─── MATERIAL PROVIDED ───

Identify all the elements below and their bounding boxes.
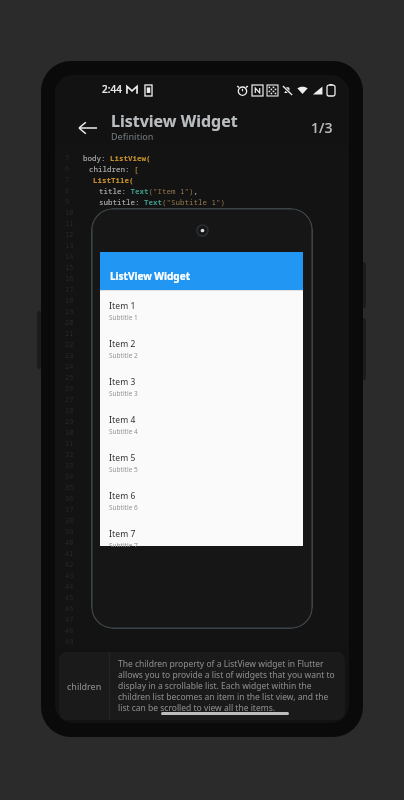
staticText: 38 — [65, 516, 74, 527]
staticText: children: [ — [89, 164, 139, 175]
staticText: 14 — [65, 252, 74, 263]
staticText: 18 — [65, 296, 74, 307]
staticText: Definition — [111, 130, 154, 142]
staticText: 2:44 — [102, 82, 122, 96]
staticText: 35 — [65, 483, 74, 494]
staticText: 41 — [65, 549, 74, 560]
staticText: 7 — [65, 175, 70, 186]
button[interactable]: Item 3 — [100, 366, 303, 404]
staticText: 29 — [65, 417, 74, 428]
staticText: Item 7 — [109, 528, 136, 540]
staticText: 9 — [65, 197, 70, 208]
staticText: 30 — [65, 428, 74, 439]
staticText: 1/3 — [311, 118, 333, 137]
staticText: Item 1 — [109, 300, 136, 312]
staticText: 33 — [65, 461, 74, 472]
staticText: 16 — [65, 274, 74, 285]
button[interactable]: children — [59, 652, 345, 720]
staticText: 13 — [65, 241, 74, 252]
staticText: 48 — [65, 626, 74, 637]
staticText: 44 — [65, 582, 74, 593]
staticText: 21 — [65, 329, 74, 340]
staticText: 12 — [65, 230, 74, 241]
staticText: The children property of a ListView widg… — [118, 658, 339, 713]
staticText: Item 4 — [109, 414, 136, 426]
staticText: 31 — [65, 439, 74, 450]
staticText: Subtitle 3 — [109, 389, 138, 398]
staticText: Item 3 — [109, 376, 136, 388]
staticText: 42 — [65, 560, 74, 571]
staticText: 27 — [65, 395, 74, 406]
staticText: 32 — [65, 450, 74, 461]
staticText: children — [67, 680, 102, 692]
staticText: title: Text("Item 1"), — [99, 186, 198, 197]
button[interactable]: Item 2 — [100, 328, 303, 366]
staticText: 25 — [65, 373, 74, 384]
staticText: 17 — [65, 285, 74, 296]
staticText: Subtitle 4 — [109, 427, 138, 436]
staticText: 34 — [65, 472, 74, 483]
staticText: 47 — [65, 615, 74, 626]
staticText: body: ListView( — [83, 153, 151, 164]
staticText: 19 — [65, 307, 74, 318]
staticText: 24 — [65, 362, 74, 373]
staticText: 37 — [65, 505, 74, 516]
staticText: Subtitle 5 — [109, 465, 138, 474]
staticText: 20 — [65, 318, 74, 329]
staticText: 10 — [65, 208, 74, 219]
staticText: Item 6 — [109, 490, 136, 502]
staticText: Subtitle 1 — [109, 313, 138, 322]
staticText: ListTile( — [93, 175, 134, 186]
staticText: 36 — [65, 494, 74, 505]
staticText: ListView Widget — [110, 269, 190, 283]
staticText: subtitle: Text("Subtitle 1") — [99, 197, 225, 208]
staticText: Listview Widget — [111, 110, 238, 132]
staticText: Item 5 — [109, 452, 136, 464]
button[interactable]: Item 4 — [100, 404, 303, 442]
staticText: Subtitle 6 — [109, 503, 138, 512]
button[interactable]: Item 5 — [100, 442, 303, 480]
staticText: 8 — [65, 186, 70, 197]
staticText: 43 — [65, 571, 74, 582]
staticText: Subtitle 7 — [109, 541, 138, 547]
staticText: 23 — [65, 351, 74, 362]
staticText: 22 — [65, 340, 74, 351]
staticText: 11 — [65, 219, 74, 230]
staticText: 46 — [65, 604, 74, 615]
button[interactable]: Item 7 — [100, 518, 303, 546]
button[interactable]: Back — [71, 111, 105, 145]
staticText: 5 — [65, 153, 70, 164]
staticText: Subtitle 2 — [109, 351, 138, 360]
staticText: 45 — [65, 593, 74, 604]
staticText: 28 — [65, 406, 74, 417]
staticText: 39 — [65, 527, 74, 538]
staticText: 26 — [65, 384, 74, 395]
staticText: 6 — [65, 164, 70, 175]
staticText: Item 2 — [109, 338, 136, 350]
staticText: 15 — [65, 263, 74, 274]
button[interactable]: Item 6 — [100, 480, 303, 518]
staticText: 40 — [65, 538, 74, 549]
staticText: 49 — [65, 637, 74, 648]
button[interactable]: Item 1 — [100, 291, 303, 328]
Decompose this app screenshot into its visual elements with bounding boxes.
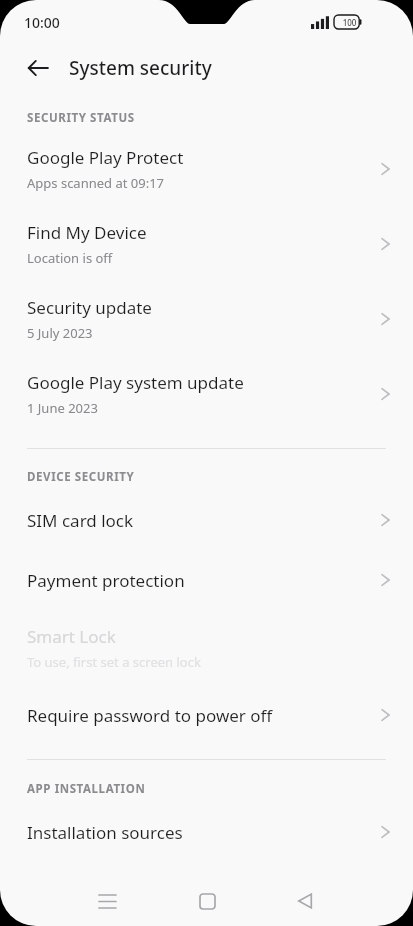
staticText: Require password to power off [27, 704, 380, 727]
button[interactable]: SIM card lock [0, 490, 413, 550]
staticText: System security [69, 55, 212, 81]
button[interactable]: Recents [83, 877, 131, 925]
button[interactable]: Google Play system update [0, 356, 413, 431]
staticText: Apps scanned at 09:17 [27, 174, 165, 192]
staticText: SECURITY STATUS [27, 110, 135, 126]
staticText: 1 June 2023 [27, 399, 98, 417]
button[interactable]: Require password to power off [0, 685, 413, 745]
button[interactable]: Find My Device [0, 206, 413, 281]
staticText: SIM card lock [27, 509, 380, 532]
staticText: DEVICE SECURITY [27, 469, 135, 485]
button[interactable]: Google Play Protect [0, 131, 413, 206]
button[interactable]: Back [16, 46, 60, 90]
button[interactable]: Back [281, 877, 329, 925]
staticText: Google Play Protect [27, 146, 184, 169]
staticText: Find My Device [27, 221, 147, 244]
staticText: 5 July 2023 [27, 324, 93, 342]
button[interactable]: Security update [0, 281, 413, 356]
staticText: Payment protection [27, 569, 380, 592]
staticText: 100 [337, 17, 362, 28]
staticText: Google Play system update [27, 371, 244, 394]
staticText: Installation sources [27, 821, 380, 844]
staticText: Security update [27, 296, 152, 319]
staticText: 10:00 [24, 13, 60, 32]
button[interactable]: Installation sources [0, 802, 413, 862]
staticText: To use, first set a screen lock [27, 653, 201, 671]
button[interactable]: Home [183, 877, 231, 925]
staticText: APP INSTALLATION [27, 781, 146, 797]
staticText: Location is off [27, 249, 113, 267]
button[interactable]: Payment protection [0, 550, 413, 610]
staticText: Smart Lock [27, 625, 116, 648]
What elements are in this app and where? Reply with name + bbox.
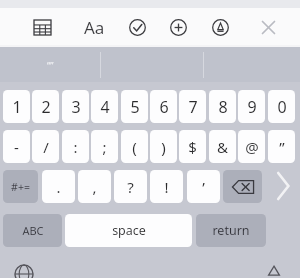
button[interactable]: ) (150, 130, 177, 163)
staticText: 4 (100, 96, 110, 118)
staticText: / (43, 137, 49, 157)
button[interactable]: 5 (121, 90, 148, 123)
staticText: 1 (12, 96, 22, 118)
staticText: 5 (130, 96, 140, 118)
button[interactable]: @ (238, 130, 265, 163)
staticText: Aa (84, 16, 105, 39)
staticText: ! (164, 177, 169, 197)
button[interactable]: ! (150, 170, 183, 203)
staticText: - (14, 137, 19, 157)
button[interactable]: 3 (62, 90, 89, 123)
staticText: 3 (71, 96, 81, 118)
staticText: ( (132, 137, 137, 157)
staticText: ? (127, 177, 134, 197)
button[interactable]: 1 (3, 90, 30, 123)
button[interactable]: ” (268, 130, 295, 163)
button[interactable]: 4 (91, 90, 118, 123)
staticText: ” (279, 137, 285, 157)
staticText: ; (102, 137, 107, 157)
staticText: & (217, 137, 228, 157)
button[interactable]: 8 (209, 90, 236, 123)
button[interactable]: Change keyboard language (14, 264, 34, 278)
staticText: return (212, 222, 250, 239)
staticText: . (56, 177, 61, 197)
button[interactable]: Backspace (223, 170, 262, 203)
button[interactable]: & (209, 130, 236, 163)
button[interactable]: Close (256, 15, 280, 39)
staticText: , (92, 177, 97, 197)
button[interactable]: - (3, 130, 30, 163)
button[interactable]: : (62, 130, 89, 163)
staticText: #+= (11, 180, 30, 194)
staticText: ’ (202, 177, 205, 197)
button[interactable]: Markup (208, 15, 232, 39)
button[interactable]: #+= (3, 170, 38, 203)
staticText: 9 (247, 96, 257, 118)
staticText: 0 (277, 96, 287, 118)
button[interactable]: ? (114, 170, 147, 203)
button[interactable]: 6 (150, 90, 177, 123)
button[interactable]: Dictate (265, 264, 283, 278)
button[interactable]: Aa (78, 14, 110, 40)
staticText: 2 (41, 96, 51, 118)
button[interactable]: ( (121, 130, 148, 163)
button[interactable]: $ (179, 130, 206, 163)
button[interactable]: ; (91, 130, 118, 163)
staticText: space (112, 222, 146, 239)
button[interactable]: Next (272, 168, 294, 204)
staticText: ) (161, 137, 166, 157)
staticText: ABC (22, 223, 44, 238)
button[interactable]: ’ (187, 170, 220, 203)
button[interactable]: Add attachment (166, 15, 190, 39)
button[interactable]: . (42, 170, 75, 203)
button[interactable]: 2 (32, 90, 59, 123)
staticText: $ (188, 137, 197, 157)
button[interactable]: 0 (268, 90, 295, 123)
staticText: 6 (159, 96, 169, 118)
button[interactable]: Insert table (30, 15, 54, 39)
staticText: 7 (188, 96, 198, 118)
staticText: 8 (218, 96, 228, 118)
button[interactable]: return (196, 214, 266, 247)
button[interactable]: space (65, 214, 192, 247)
button[interactable]: ABC (3, 214, 62, 247)
staticText: @ (245, 137, 259, 157)
button[interactable]: Checklist (125, 15, 149, 39)
button[interactable]: / (32, 130, 59, 163)
button[interactable]: 9 (238, 90, 265, 123)
button[interactable]: , (78, 170, 111, 203)
staticText: “” (47, 59, 54, 71)
staticText: : (73, 137, 78, 157)
button[interactable]: 7 (179, 90, 206, 123)
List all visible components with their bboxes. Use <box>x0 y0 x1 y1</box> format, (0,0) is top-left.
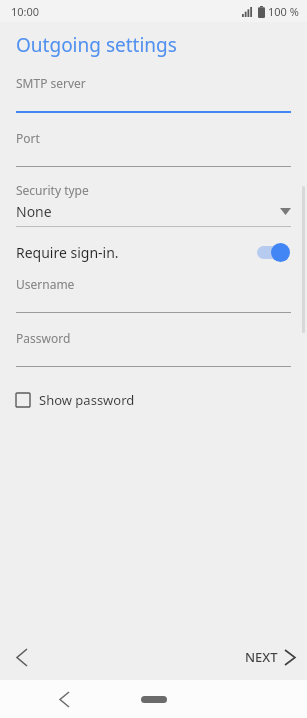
button[interactable]: Username <box>0 276 307 313</box>
staticText: Outgoing settings <box>16 32 177 58</box>
staticText: Username <box>16 276 75 292</box>
button[interactable]: Home <box>141 696 167 703</box>
staticText: Password <box>16 330 71 346</box>
button[interactable]: Require sign-in. <box>0 234 307 270</box>
button[interactable]: Security type <box>0 182 307 227</box>
button[interactable]: Show password <box>0 387 151 413</box>
button[interactable]: Port <box>0 130 307 167</box>
staticText: 10:00 <box>11 4 40 19</box>
staticText: Port <box>16 130 40 146</box>
button[interactable]: Back <box>44 680 84 718</box>
staticText: Require sign-in. <box>16 243 255 262</box>
staticText: Security type <box>16 182 89 198</box>
button[interactable]: Password <box>0 330 307 367</box>
staticText: 100 % <box>268 4 299 19</box>
staticText: NEXT <box>245 648 278 666</box>
button[interactable]: NEXT <box>233 638 307 676</box>
staticText: None <box>16 202 280 221</box>
button[interactable]: SMTP server <box>0 75 307 113</box>
staticText: SMTP server <box>16 75 86 91</box>
staticText: Show password <box>39 391 135 409</box>
button[interactable]: Back <box>0 635 44 679</box>
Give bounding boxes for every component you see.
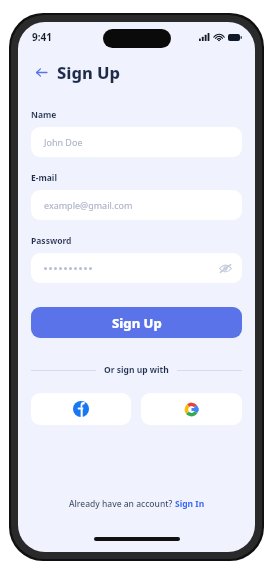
button[interactable]: example@gmail.com — [31, 190, 242, 220]
button[interactable]: Sign up with Google — [141, 393, 242, 425]
button[interactable]: Sign up with Facebook — [31, 393, 131, 425]
staticText: 9:41 — [32, 30, 52, 44]
staticText: Already have an account? — [69, 498, 175, 510]
staticText: Or sign up with — [104, 364, 169, 376]
button[interactable]: Sign In — [175, 498, 205, 510]
staticText: E-mail — [31, 172, 57, 184]
staticText: Name — [31, 109, 57, 121]
button[interactable]: Sign Up — [31, 307, 242, 338]
button[interactable]: Toggle password visibility — [31, 253, 242, 283]
staticText: Password — [31, 235, 72, 247]
staticText: John Doe — [44, 136, 83, 148]
staticText: example@gmail.com — [44, 199, 133, 211]
staticText: Sign Up — [57, 61, 121, 83]
button[interactable]: Back — [31, 62, 51, 82]
staticText: Sign In — [175, 498, 205, 510]
staticText: Sign Up — [112, 314, 162, 332]
button[interactable]: John Doe — [31, 127, 242, 157]
button[interactable]: Toggle password visibility — [217, 260, 233, 276]
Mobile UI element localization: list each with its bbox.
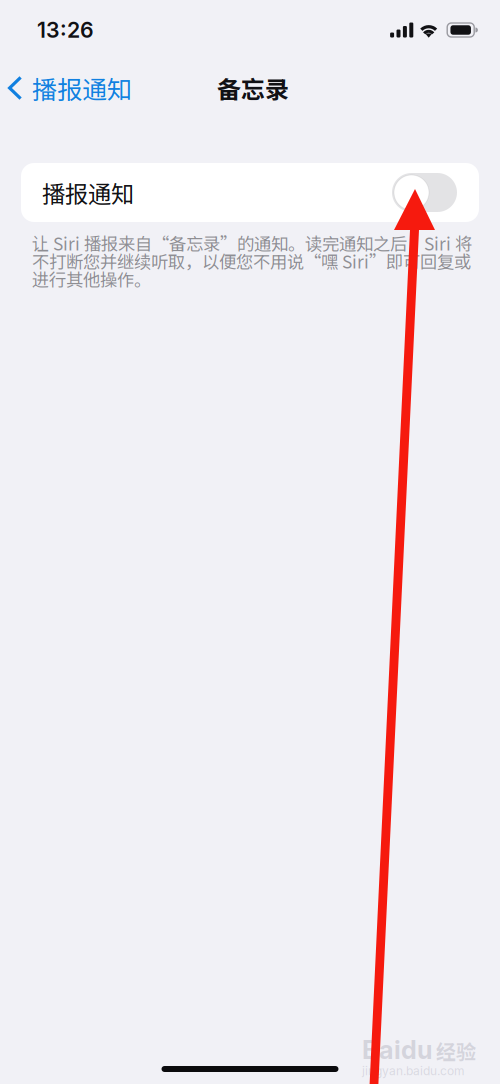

───

*WHAT YOU ARE ASKED TO DO*: Only the count is needed: the number of lines in the data that include the word "Show".

*ANSWER BELOW*: 2